L’Österreichischer Cannabisbundesverband (ÖCB, rien à voir avec la marque de feuilles), créé en début d’année pour défendre le secteur, reconnaît que cette transition offre un répit temporaire, mais prévient que le problème fondamental reste entier : dans trois ans, à moins d’un nouveau changement de législation, le marché des fleurs de CBD tel qu’il existe aujourd’hui sera démantelé.
Une bataille constitutionnelle en perspective
Le constitutionnaliste Heinz Mayer, auteur d’un avis juridique pour l’ÖCB, soutient que l’extension du monopole constitue « une ingérence inadmissible dans la liberté d’exercer une activité commerciale » et qu’elle n’est justifiée par aucun fait. Il a établi un parallèle avec une affaire de 2015 dans laquelle la Cour constitutionnelle s’était prononcée contre l’extension du monopole aux e-liquides — un précédent qui, selon lui, est suffisamment solide pour renverser l’approche actuelle du gouvernement.
« Nous nous trouvons aujourd’hui dans une situation similaire à celle dans laquelle nous étions il y a dix ans avec les cigarettes électroniques », a déclaré M. Mayer. Il s’attend à ce que l’affaire « aboutisse définitivement devant la Cour constitutionnelle ».
L’ÖCB a déjà déposé une plainte auprès de la Cour fédérale des finances au début de l’année, arguant que le monopole est discriminatoire et instaure de fait une « interdiction professionnelle ». Cette affaire est toujours en cours.

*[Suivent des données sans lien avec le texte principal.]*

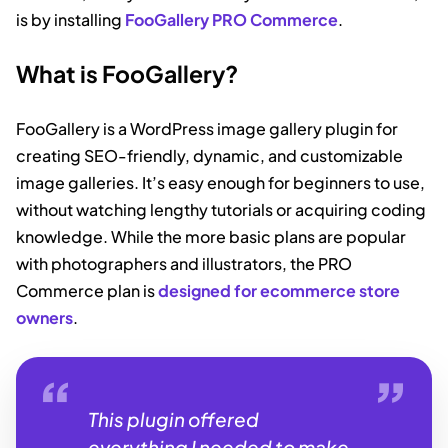
is by installing
FooGallery PRO Commerce
.
What is FooGallery?
FooGallery is a WordPress image gallery plugin for
creating SEO-friendly, dynamic, and customizable
image galleries. It’s easy enough for beginners to use,
without watching lengthy tutorials or acquiring coding
knowledge.
While the more basic plans are popular
with photographers and illustrators, the PRO
Commerce plan is
designed for ecommerce store
owners
.
This plugin offered
everything I needed to make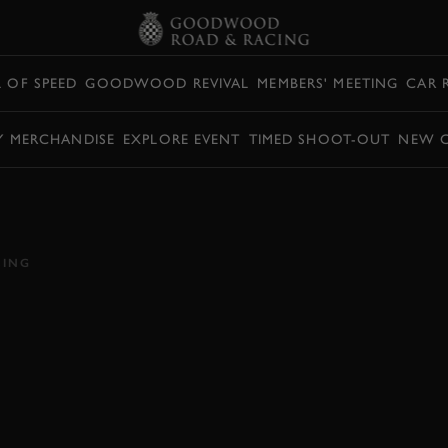
L OF SPEED
GOODWOOD REVIVAL
MEMBERS' MEETING
CAR 
Y MERCHANDISE
EXPLORE EVENT
TIMED SHOOT-OUT
NEW 
ING NASCAR
OODWOOD HILL
CING
AR
HILLCLIMB ACTION
EDITORS PICK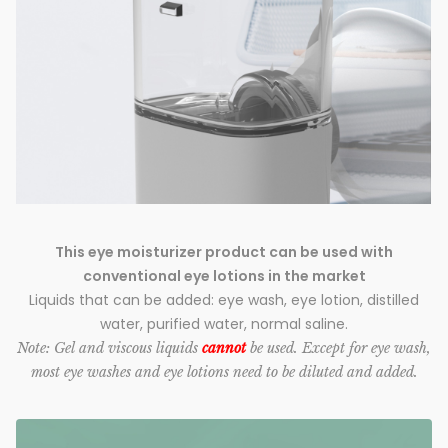
This eye moisturizer product can be used with
conventional eye lotions in the market
Liquids that can be added: eye wash, eye lotion, distilled
water, purified water, normal saline.
Note: Gel and viscous liquids
cannot
be used. Except for eye wash,
most eye washes and eye lotions need to be diluted and added.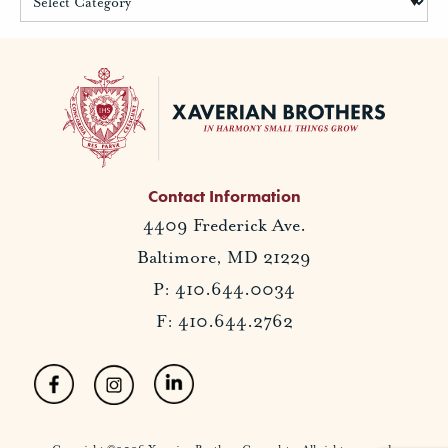
Contact Information
4409 Frederick Ave.
Baltimore, MD 21229
P: 410.644.0034
F: 410.644.2762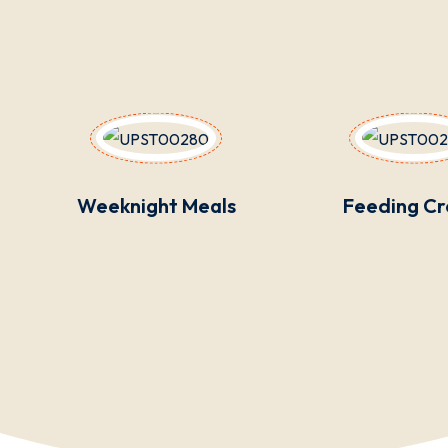
Weeknight Meals
Feeding C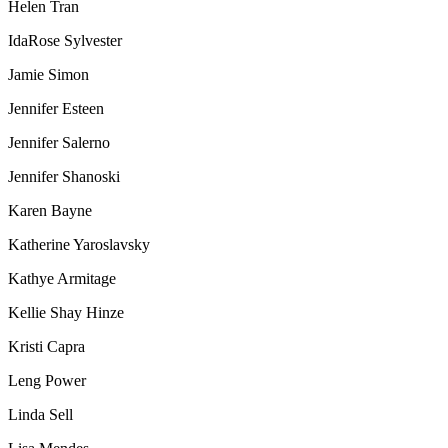
Helen Tran
IdaRose Sylvester
Jamie Simon
Jennifer Esteen
Jennifer Salerno
Jennifer Shanoski
Karen Bayne
Katherine Yaroslavsky
Kathye Armitage
Kellie Shay Hinze
Kristi Capra
Leng Power
Linda Sell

Conséquences économiques et contradictions réglementaires
Les enjeux sont importants. Selon les estimations du secteur, environ 500 magasins de CBD ont été gravement touchés depuis l’entrée en vigueur des premières restrictions, et plus de 1 500 emplois sont menacés. Beaucoup font état de pertes de revenus pouvant atteindre 70 %. Parallèlement, l’Autriche renonce à des dizaines de millions d’euros de recettes fiscales potentielles en limitant le marché aux buralistes. L’ÖCB estime que le marché légal du chanvre pourrait générer entre 40 et 50 millions d’euros de recettes fiscales annuelles, soit bien plus que les 15 millions d’euros prévus dans le cadre du système de monopole.
Cette situation est également en contradiction avec le droit européen, qui stipule clairement que le CBD n’est pas un stupéfiant et que les produits à base de chanvre à faible teneur en THC peuvent circuler librement au sein du marché unique.
Les parties prenantes autrichiennes avertissent que l’approche actuelle risque de pousser les consommateurs vers le marché non réglementé en raison de prix plus élevés et d’un accès réduit.